[Tuttle commented several times about the toll taken by prolonged artillery exchanges.]
If life in our camps is made difficult by enemy artillery, for troops up on the line it is truly brutal. Soldiers and Marines in many places have been on static lines for a week or more. On these lines the Japanese deliver regular volleys of smaller artillery and mortar fire, which can reach down into the deepest protective hole. The barrages are often followed by infantry charges or preceded by sneak attacks.
Life under artillery fire is an inestimable and unrelenting agony. One is sleep deprived, lonely, scared, and above all helpless to do anything about it. There is no rational response.
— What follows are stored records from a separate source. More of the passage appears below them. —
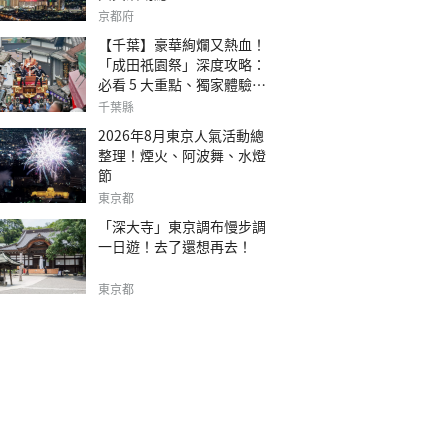
京都府
【千葉】豪華絢爛又熱血！
「成田祇園祭」深度攻略：
必看 5 大重點、獨家體驗指
南
千葉縣
2026年8月東京人氣活動總
整理！煙火、阿波舞、水燈
節
東京都
「深大寺」東京調布慢步調
一日遊！去了還想再去！
東京都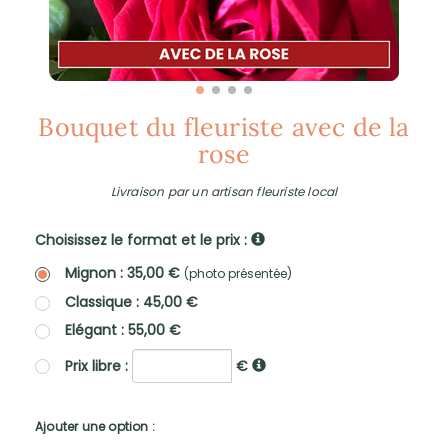
Bouquet du fleuriste avec de la
rose
Livraison par un artisan fleuriste local
Choisissez le format et le prix :
Mignon : 35,00 €
(photo présentée)
Classique : 45,00 €
Elégant : 55,00 €
Prix libre :
€
Ajouter une option :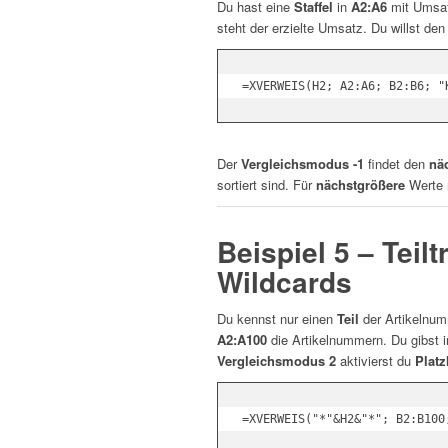
Du hast eine
Staffel
in
A2:A6
mit Umsat
steht der erzielte Umsatz. Du willst d
Der
Vergleichsmodus -1
findet den
nä
sortiert sind. Für
nächstgrößere
Werte 
Beispiel 5 – Teilt
Wildcards
Du kennst nur einen
Teil
der Artikelnu
A2:A100
die Artikelnummern. Du gibst 
Vergleichsmodus 2
aktivierst du
Platz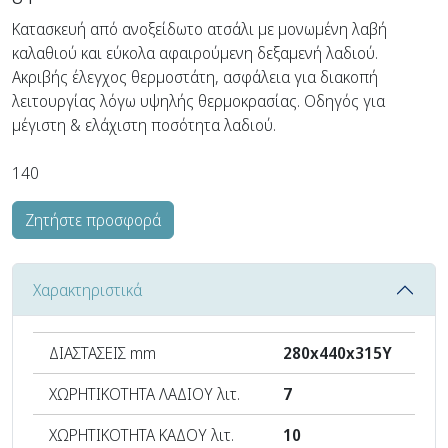
Κατασκευή από ανοξείδωτο ατσάλι με μονωμένη λαβή
καλαθιού και εύκολα αφαιρούμενη δεξαμενή λαδιού.
Ακριβής έλεγχος θερμοστάτη, ασφάλεια για διακοπή
λειτουργίας λόγω υψηλής θερμοκρασίας. Οδηγός για
μέγιστη & ελάχιστη ποσότητα λαδιού.
140
Ζητήστε προσφορά
Χαρακτηριστικά
ΔΙΑΣΤΑΣΕΙΣ mm
280x440x315Y
ΧΩΡΗΤΙΚΟΤΗΤΑ ΛΑΔΙΟΥ λιτ.
7
ΧΩΡΗΤΙΚΟΤΗΤΑ ΚΑΔΟΥ λιτ.
10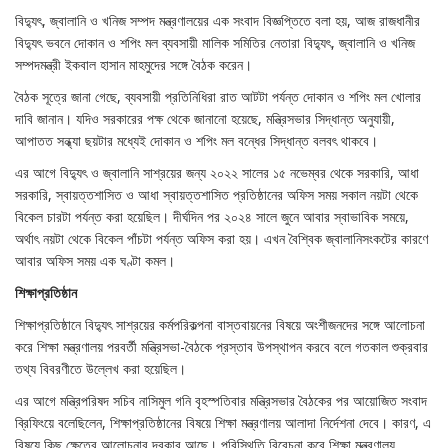
বিদ্যুৎ, জ্বালানি ও খনিজ সম্পদ মন্ত্রণালয়ের এক সংবাদ বিজ্ঞপ্তিতে বলা হয়, আজ রাজধানীর
বিদ্যুৎ ভবনে দোকান ও শপিং মল ব্যবসায়ী মালিক সমিতির নেতারা বিদ্যুৎ, জ্বালানি ও খনিজ
সম্পদমন্ত্রী ইকবাল হাসান মাহমুদের সঙ্গে বৈঠক করেন।
বৈঠক সূত্রে জানা গেছে, ব্যবসায়ী প্রতিনিধিরা রাত আটটা পর্যন্ত দোকান ও শপিং মল খোলার
দাবি জানান। যদিও সরকারের পক্ষ থেকে জানানো হয়েছে, মন্ত্রিসভার সিদ্ধান্ত অনুযায়ী,
আপাতত সন্ধ্যা ছয়টার মধ্যেই দোকান ও শপিং মল বন্ধের সিদ্ধান্ত বলবৎ থাকবে।
এর আগে বিদ্যুৎ ও জ্বালানি সাশ্রয়ের জন্য ২০২২ সালের ১৫ নভেম্বর থেকে সরকারি, আধা
সরকারি, স্বায়ত্তশাসিত ও আধা স্বায়ত্তশাসিত প্রতিষ্ঠানের অফিস সময় সকাল নয়টা থেকে
বিকেল চারটা পর্যন্ত করা হয়েছিল। দীর্ঘদিন পর ২০২৪ সালে জুনে আবার স্বাভাবিক সময়ে,
অর্থাৎ নয়টা থেকে বিকেল পাঁচটা পর্যন্ত অফিস করা হয়। এখন বৈশ্বিক জ্বালানিসংকটের কারণে
আবার অফিস সময় এক ঘণ্টা কমল।
শিক্ষাপ্রতিষ্ঠান
শিক্ষাপ্রতিষ্ঠানে বিদ্যুৎ সাশ্রয়ের কর্মপরিকল্পনা বাস্তবায়নের বিষয়ে অংশীজনদের সঙ্গে আলোচনা
করে শিক্ষা মন্ত্রণালয় পরবর্তী মন্ত্রিসভা-বৈঠকে প্রস্তাব উপস্থাপন করবে বলে গতকাল শুক্রবার
তথ্য বিবরণীতে উল্লেখ করা হয়েছিল।
এর আগে মন্ত্রিপরিষদ সচিব নাসিমুল গনি বৃহস্পতিবার মন্ত্রিসভার বৈঠকের পর আয়োজিত সংবাদ
ব্রিফিংয়ে বলেছিলেন, শিক্ষাপ্রতিষ্ঠানের বিষয়ে শিক্ষা মন্ত্রণালয় আলাদা নির্দেশনা দেবে। কারণ, এ
বিষয়ে কিছু ক্ষেত্রে আলোচনার দরকার আছে। পরিস্থিতি বিবেচনা করে শিক্ষা মন্ত্রণালয়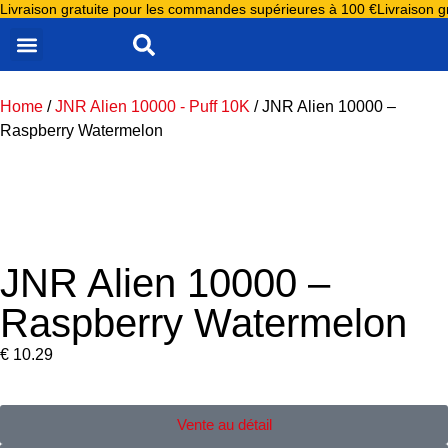
Livraison gratuite pour les commandes supérieures à 100 €
Livraison 
ALL PRODUCTS
JNR ALIEN 10000
JNR FALCON 16000
JNR FALCON X 18000
JNR MEGA SHISHA HOOKAH 100K
E LIQUIDE JNR
JNR NIPLO E LIQUIDE
JNR PUFF GROSSISTE
Home
/
JNR Alien 10000 - Puff 10K
/ JNR Alien 10000 –
Raspberry Watermelon
JNR Alien 10000 –
Raspberry Watermelon
€
10.29
Vente au détail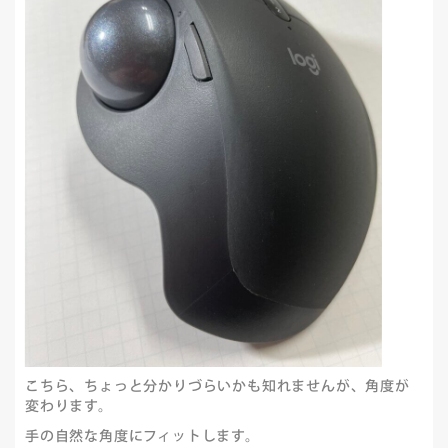
こちら、ちょっと分かりづらいかも知れませんが、角度が
変わります。
手の自然な角度にフィットします。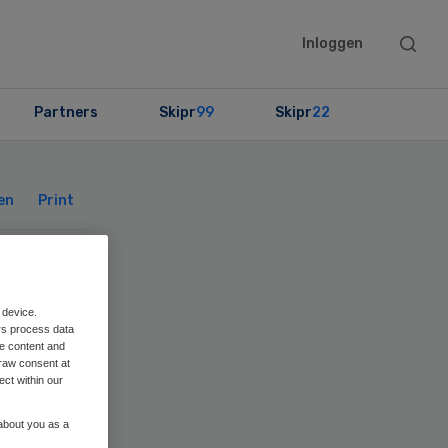
Searc
Inloggen
this
websit
Partners
Skipr
99
Skipr
22
Primary
Sidebar
en
Print
 en
 device.
rs process data
me content and
raw consent at
ect within our
 about you as a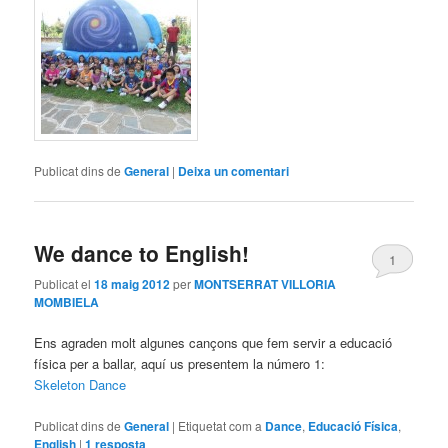
Publicat dins de
General
|
Deixa un comentari
We dance to English!
1
Publicat el
18 maig 2012
per
MONTSERRAT VILLORIA
MOMBIELA
Ens agraden molt algunes cançons que fem servir a educació
física per a ballar, aquí us presentem la número 1:
Skeleton Dance
Publicat dins de
General
|
Etiquetat com a
Dance
,
Educació Física
,
English
|
1
resposta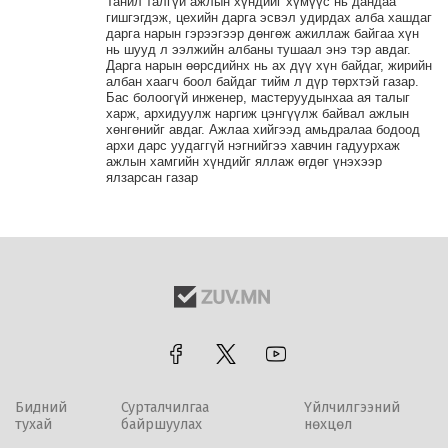
Танил талгүй ажлын хүндийг хүмүүс нь дандаа
гишгэгдэж, цехийн дарга эсвэл удирдах алба хашдаг
дарга нарын гэрээгээр дөнгөж ажиллаж байгаа хүн
нь шууд л ээлжийн албаны тушаал энэ тэр авдаг.
Дарга нарын өөрсдийнх нь ах дүү хүн байдаг, жирийн
албан хаагч боол байдаг тийм л дүр төрхтэй газар.
Бас болоогүй инженер, мастеруудынхаа ая талыг
харж, архидуулж наргиж цэнгүүлж байвал ажлын
хөнгөнийг авдаг. Ажлаа хийгээд амьдралаа бодоод
архи дарс уудаггүй нэгнийгээ хавчин гадуурхаж
ажлын хамгийн хүндийг яллаж өгдөг үнэхээр
ялзарсан газар
Бидний
Сурталчилгаа
Үйлчилгээний
тухай
байршуулах
нөхцөл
Some flavor of functional lunacy is required to carry on, be it bitter hardness or detached resignation. Cases of shell shock accumulate when a front is static – one more reason commanders are anxious to maneuver and push forward again.
It is certain that life on the Japanese side is even worse. For every scattering of shells they send, we are carpeting whole hills and valleys. We fire patterns of shells at the taller rocky mountains deliberately on schedule at the same time each day and night. The barrage is not meant to catch anyone by surprise. It is meant to reinforce the idea that we can do this at will and without end. Japanese there are probably hiding deep down in well stocked caves. It’s fine by us if they simply stay there.
Ernie Pyle wrote that in Italy some artillery men figured that we were spending about $25,000 for every German soldier killed. They wondered what would happen if we just offered each of them that much cash to surrender instead. Pyle didn’t think much would happen.
I put the question to members of a supply company here. They spent some time doing some serious accounting. Their total came to $127,200 for each Jap. They agree with me that few of them would surrender for even that lofty ransom. We are going to have to go get those Japanese soldiers the old fashioned way. Toward that end the first large reinforcing unit, a whole division, is due here from the Philippines in the next few days. There is no word yet on where it will go.